• _What is expected_: Exactly how many lines in the data below contain the string "idol"? Give that number and nothing else.

[Dataset entries]
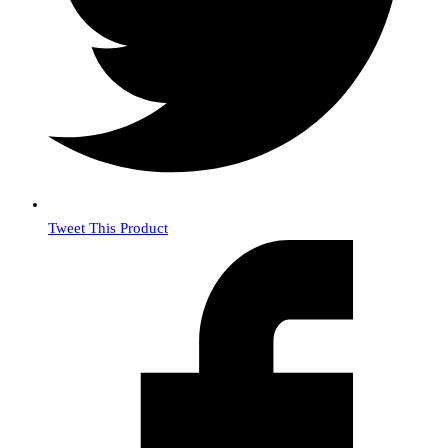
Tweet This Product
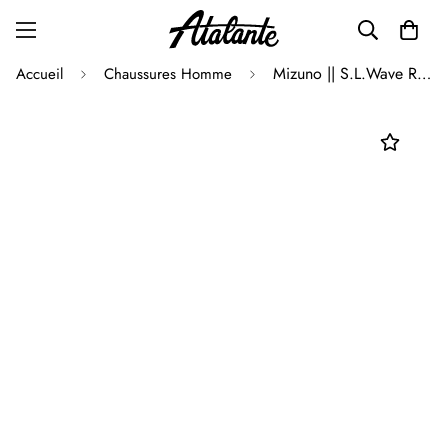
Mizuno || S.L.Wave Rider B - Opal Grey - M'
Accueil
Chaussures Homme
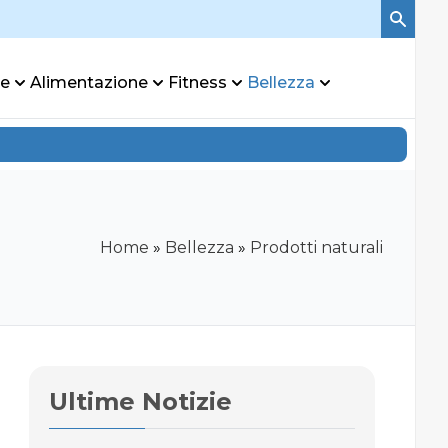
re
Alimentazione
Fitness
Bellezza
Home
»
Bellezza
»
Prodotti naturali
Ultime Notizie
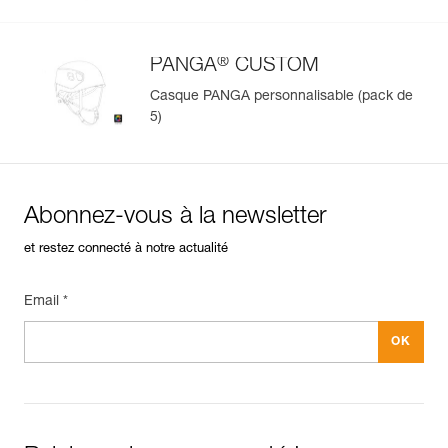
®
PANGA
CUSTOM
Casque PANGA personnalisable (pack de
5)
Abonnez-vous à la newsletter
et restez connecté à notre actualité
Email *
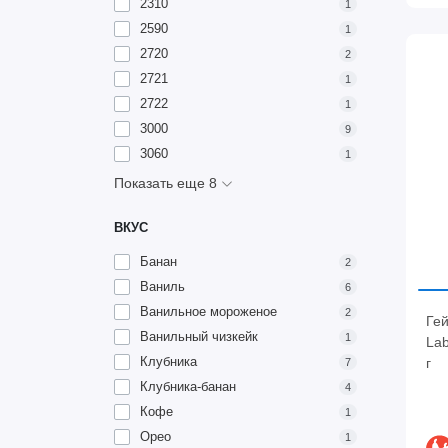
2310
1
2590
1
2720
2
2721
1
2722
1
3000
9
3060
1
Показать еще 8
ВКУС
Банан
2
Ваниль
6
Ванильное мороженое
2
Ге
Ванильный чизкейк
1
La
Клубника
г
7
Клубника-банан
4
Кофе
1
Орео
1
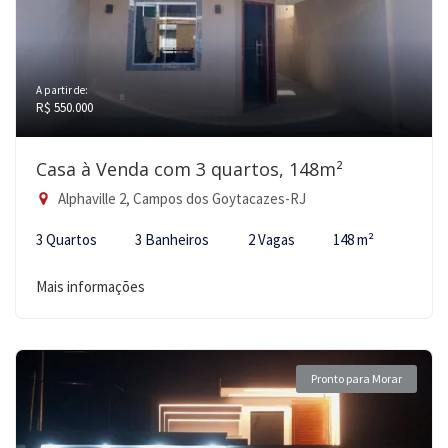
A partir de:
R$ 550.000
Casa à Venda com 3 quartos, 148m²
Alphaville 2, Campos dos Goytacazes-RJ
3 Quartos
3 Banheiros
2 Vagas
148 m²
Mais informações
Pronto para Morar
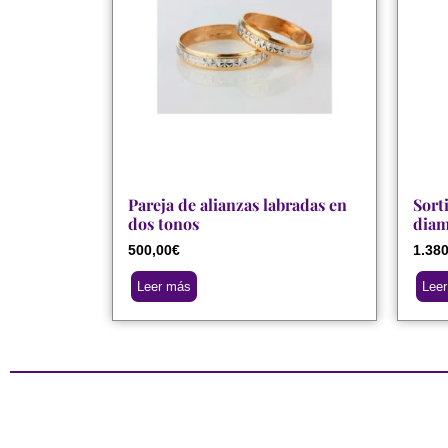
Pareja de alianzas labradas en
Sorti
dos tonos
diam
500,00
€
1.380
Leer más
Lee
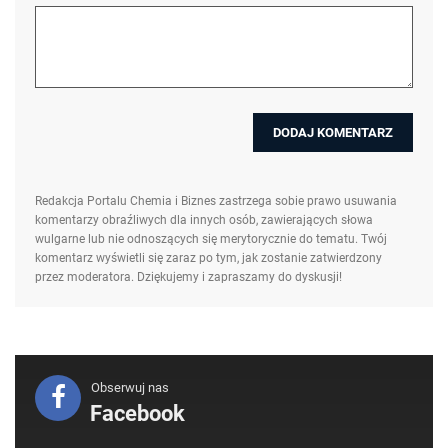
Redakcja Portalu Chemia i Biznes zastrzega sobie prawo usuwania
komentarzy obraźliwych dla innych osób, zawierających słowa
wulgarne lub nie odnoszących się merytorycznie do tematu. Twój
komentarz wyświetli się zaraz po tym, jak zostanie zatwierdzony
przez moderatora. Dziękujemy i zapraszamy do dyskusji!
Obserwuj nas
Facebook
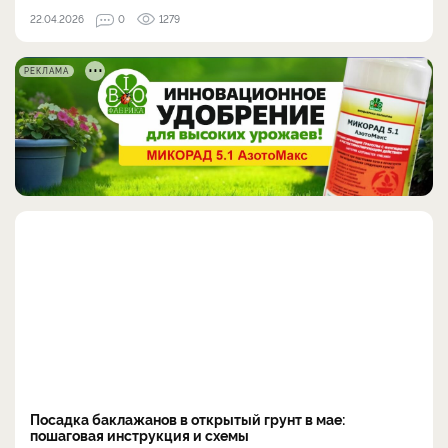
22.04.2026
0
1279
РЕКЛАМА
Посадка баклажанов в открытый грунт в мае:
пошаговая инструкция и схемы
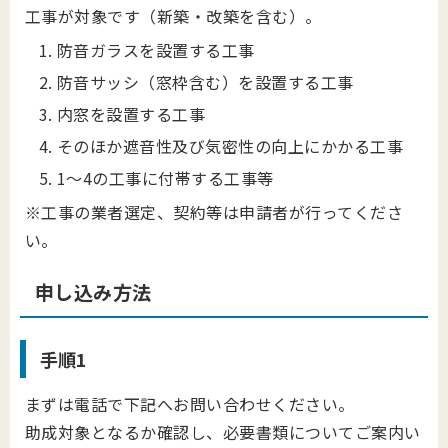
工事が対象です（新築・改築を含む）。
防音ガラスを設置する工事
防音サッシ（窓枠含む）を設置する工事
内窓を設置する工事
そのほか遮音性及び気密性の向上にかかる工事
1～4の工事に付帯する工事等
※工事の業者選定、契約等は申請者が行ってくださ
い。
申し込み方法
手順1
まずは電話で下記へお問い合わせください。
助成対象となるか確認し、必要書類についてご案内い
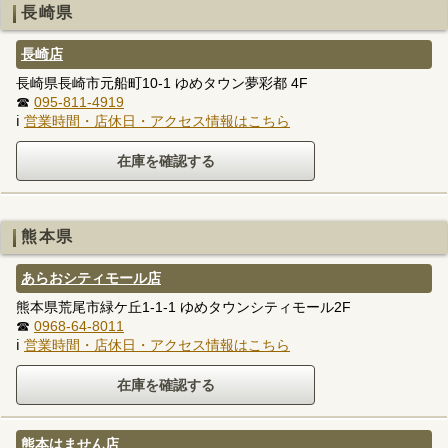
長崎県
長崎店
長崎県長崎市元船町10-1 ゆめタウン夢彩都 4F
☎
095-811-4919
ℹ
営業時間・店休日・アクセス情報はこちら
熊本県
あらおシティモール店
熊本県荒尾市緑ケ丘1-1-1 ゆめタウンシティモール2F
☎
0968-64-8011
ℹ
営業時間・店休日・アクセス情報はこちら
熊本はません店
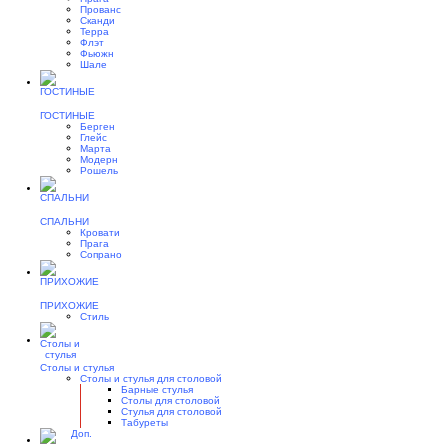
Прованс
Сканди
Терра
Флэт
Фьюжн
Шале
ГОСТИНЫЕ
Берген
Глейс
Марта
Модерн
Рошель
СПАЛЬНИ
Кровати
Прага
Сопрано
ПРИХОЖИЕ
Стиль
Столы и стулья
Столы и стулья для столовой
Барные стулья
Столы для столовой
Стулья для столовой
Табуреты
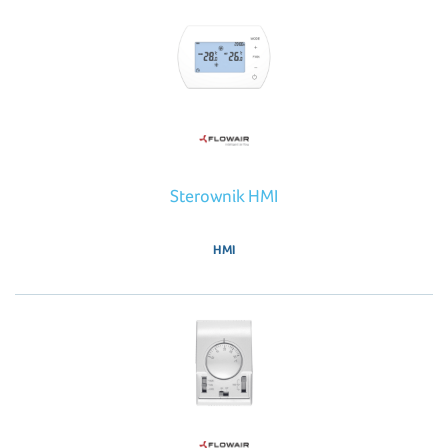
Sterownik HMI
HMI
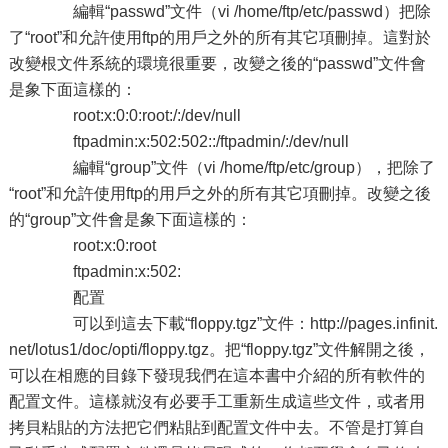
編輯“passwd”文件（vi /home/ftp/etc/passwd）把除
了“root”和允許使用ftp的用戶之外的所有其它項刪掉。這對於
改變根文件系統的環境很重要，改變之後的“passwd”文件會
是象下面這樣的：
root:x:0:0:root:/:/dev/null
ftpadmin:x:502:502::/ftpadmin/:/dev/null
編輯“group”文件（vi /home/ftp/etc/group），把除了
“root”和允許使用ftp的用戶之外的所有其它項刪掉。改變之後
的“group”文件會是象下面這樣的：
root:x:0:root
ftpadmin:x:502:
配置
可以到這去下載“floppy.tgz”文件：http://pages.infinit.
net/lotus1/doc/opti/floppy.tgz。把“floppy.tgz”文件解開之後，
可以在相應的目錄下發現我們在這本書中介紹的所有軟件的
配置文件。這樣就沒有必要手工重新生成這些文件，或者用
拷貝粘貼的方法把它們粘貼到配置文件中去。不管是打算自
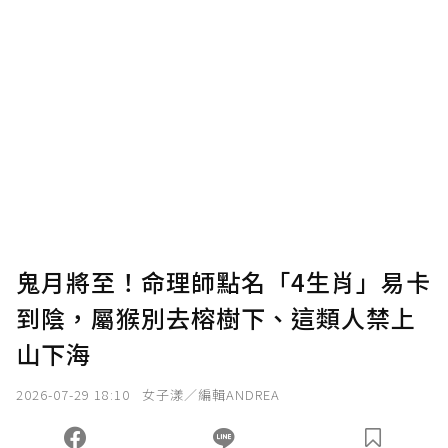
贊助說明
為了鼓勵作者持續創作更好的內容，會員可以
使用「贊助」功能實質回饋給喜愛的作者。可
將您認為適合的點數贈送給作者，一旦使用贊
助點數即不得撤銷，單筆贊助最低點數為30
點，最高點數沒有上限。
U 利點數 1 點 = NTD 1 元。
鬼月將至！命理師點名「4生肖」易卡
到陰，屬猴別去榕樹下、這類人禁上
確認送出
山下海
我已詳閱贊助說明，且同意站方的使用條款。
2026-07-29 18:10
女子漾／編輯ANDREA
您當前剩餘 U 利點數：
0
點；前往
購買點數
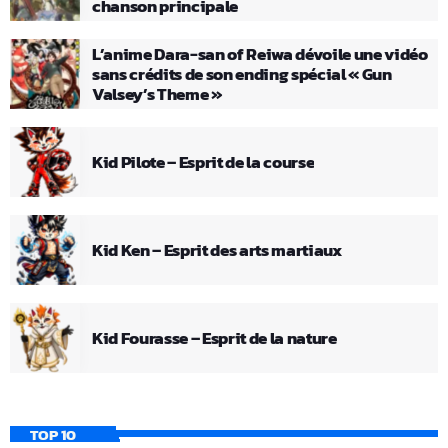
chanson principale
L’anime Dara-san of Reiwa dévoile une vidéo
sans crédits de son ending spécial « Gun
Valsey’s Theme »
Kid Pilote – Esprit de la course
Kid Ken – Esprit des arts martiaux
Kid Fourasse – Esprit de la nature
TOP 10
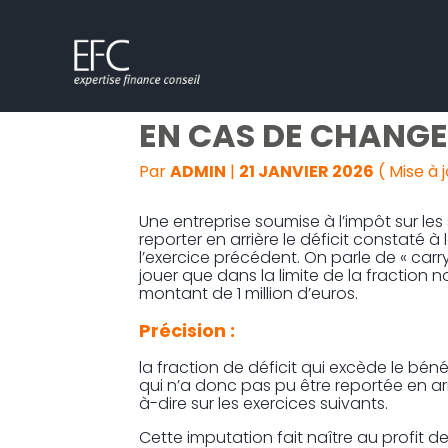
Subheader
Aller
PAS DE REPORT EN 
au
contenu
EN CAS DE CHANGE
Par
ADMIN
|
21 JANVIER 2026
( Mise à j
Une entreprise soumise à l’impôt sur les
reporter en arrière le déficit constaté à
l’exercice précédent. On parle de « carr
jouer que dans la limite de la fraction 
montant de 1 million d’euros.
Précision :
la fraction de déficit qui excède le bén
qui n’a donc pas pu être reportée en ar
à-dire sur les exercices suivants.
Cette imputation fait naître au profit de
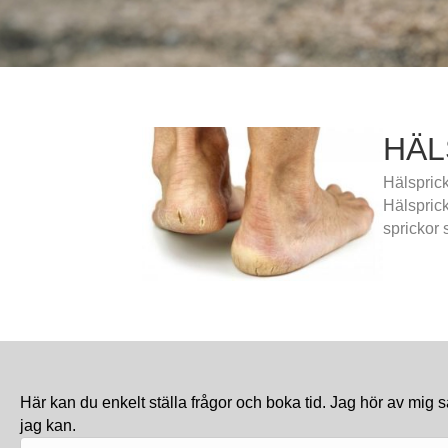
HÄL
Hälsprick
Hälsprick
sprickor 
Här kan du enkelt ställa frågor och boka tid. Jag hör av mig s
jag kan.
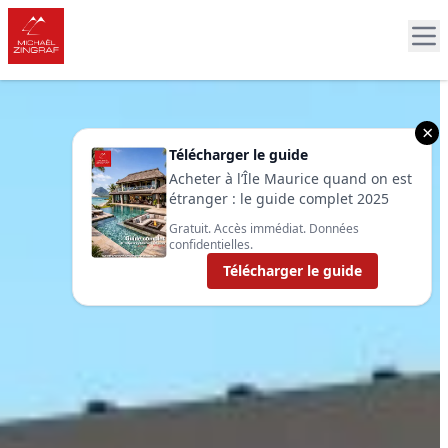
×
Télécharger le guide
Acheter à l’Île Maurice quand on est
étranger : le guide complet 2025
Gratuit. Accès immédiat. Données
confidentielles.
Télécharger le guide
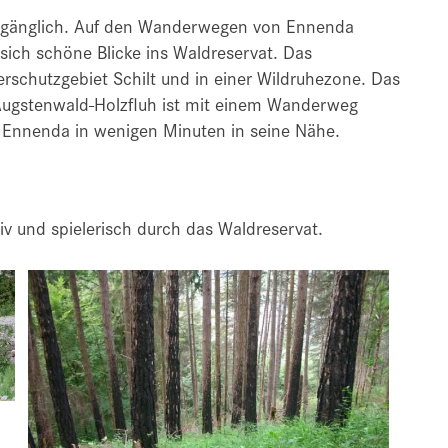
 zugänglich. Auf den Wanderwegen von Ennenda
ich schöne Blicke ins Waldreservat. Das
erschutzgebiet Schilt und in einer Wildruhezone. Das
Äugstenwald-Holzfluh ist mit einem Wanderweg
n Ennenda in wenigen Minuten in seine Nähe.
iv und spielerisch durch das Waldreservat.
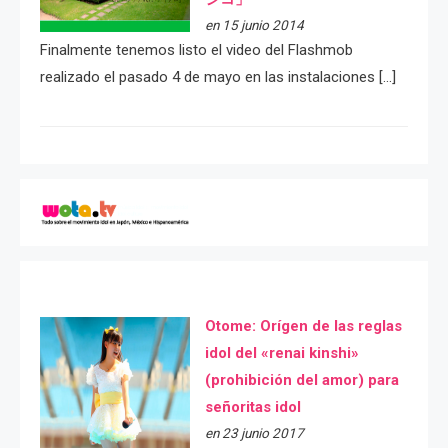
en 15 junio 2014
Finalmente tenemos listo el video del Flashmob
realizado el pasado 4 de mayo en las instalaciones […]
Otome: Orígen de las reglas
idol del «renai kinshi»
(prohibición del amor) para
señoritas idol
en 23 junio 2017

• _Written answer_: 2